**BRIEF**
Please give, exactly as they appear below, the line with "La Guerre céleste" and every line after it through the final one, and nothing else.

▼

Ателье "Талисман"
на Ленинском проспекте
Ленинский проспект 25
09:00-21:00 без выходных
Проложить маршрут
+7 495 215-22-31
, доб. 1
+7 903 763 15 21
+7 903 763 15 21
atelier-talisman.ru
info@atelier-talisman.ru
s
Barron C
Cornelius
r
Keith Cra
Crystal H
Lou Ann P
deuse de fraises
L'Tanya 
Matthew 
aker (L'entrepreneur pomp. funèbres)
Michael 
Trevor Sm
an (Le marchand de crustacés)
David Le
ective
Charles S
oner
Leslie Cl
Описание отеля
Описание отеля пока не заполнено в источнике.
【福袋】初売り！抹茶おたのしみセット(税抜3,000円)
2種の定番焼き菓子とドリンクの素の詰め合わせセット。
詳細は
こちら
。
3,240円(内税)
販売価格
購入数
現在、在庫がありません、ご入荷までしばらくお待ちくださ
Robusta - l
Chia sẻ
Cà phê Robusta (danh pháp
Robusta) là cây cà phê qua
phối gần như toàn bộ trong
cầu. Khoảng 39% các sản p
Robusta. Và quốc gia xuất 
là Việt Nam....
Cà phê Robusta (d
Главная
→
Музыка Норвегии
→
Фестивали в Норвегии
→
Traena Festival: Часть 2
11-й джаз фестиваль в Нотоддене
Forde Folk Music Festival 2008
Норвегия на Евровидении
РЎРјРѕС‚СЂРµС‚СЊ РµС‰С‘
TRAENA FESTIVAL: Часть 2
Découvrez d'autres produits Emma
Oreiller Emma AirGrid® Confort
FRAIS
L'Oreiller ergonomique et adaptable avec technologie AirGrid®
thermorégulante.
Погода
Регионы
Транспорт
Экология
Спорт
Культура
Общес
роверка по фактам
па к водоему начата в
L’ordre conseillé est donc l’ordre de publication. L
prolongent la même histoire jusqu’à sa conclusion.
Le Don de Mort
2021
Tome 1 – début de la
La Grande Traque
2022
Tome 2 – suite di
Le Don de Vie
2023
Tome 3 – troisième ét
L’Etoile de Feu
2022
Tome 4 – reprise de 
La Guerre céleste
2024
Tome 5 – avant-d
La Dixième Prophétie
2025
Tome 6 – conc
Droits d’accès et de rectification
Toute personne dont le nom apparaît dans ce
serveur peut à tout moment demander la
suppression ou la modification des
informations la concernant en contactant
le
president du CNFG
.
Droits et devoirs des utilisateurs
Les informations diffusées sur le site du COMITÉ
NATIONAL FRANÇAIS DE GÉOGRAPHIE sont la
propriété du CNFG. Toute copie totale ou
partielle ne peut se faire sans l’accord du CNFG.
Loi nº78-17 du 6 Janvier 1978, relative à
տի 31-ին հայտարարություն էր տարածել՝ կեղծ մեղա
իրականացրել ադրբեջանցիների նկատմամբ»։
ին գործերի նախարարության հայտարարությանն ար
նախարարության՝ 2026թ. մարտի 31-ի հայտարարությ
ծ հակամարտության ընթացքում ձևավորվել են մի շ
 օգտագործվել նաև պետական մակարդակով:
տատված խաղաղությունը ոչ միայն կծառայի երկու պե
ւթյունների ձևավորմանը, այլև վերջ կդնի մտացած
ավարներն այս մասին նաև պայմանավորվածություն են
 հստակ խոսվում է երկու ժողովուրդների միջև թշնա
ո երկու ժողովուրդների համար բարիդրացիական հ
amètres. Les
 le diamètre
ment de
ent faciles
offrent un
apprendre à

▲

**SOLVED EXERCISE**
La Guerre céleste
2024
Tome 5 – avant-d
La Dixième Prophétie
2025
Tome 6 – conc
Droits d’accès et de rectification
Toute personne dont le nom apparaît dans ce
serveur peut à tout moment demander la
suppression ou la modification des
informations la concernant en contactant
le
president du CNFG
.
Droits et devoirs des utilisateurs
Les informations diffusées sur le site du COMITÉ
NATIONAL FRANÇAIS DE GÉOGRAPHIE sont la
propriété du CNFG. Toute copie totale ou
partielle ne peut se faire sans l’accord du CNFG.
Loi nº78-17 du 6 Janvier 1978, relative à
տի 31-ին հայտարարություն էր տարածել՝ կեղծ մեղա
իրականացրել ադրբեջանցիների նկատմամբ»։
ին գործերի նախարարության հայտարարությանն ար
նախարարության՝ 2026թ. մարտի 31-ի հայտարարությ
ծ հակամարտության ընթացքում ձևավորվել են մի շ
 օգտագործվել նաև պետական մակարդակով:
տատված խաղաղությունը ոչ միայն կծառայի երկու պե
ւթյունների ձևավորմանը, այլև վերջ կդնի մտացած
ավարներն այս մասին նաև պայմանավորվածություն են
 հստակ խոսվում է երկու ժողովուրդների միջև թշնա
ո երկու ժողովուրդների համար բարիդրացիական հ
amètres. Les
 le diamètre
ment de
ent faciles
offrent un
apprendre à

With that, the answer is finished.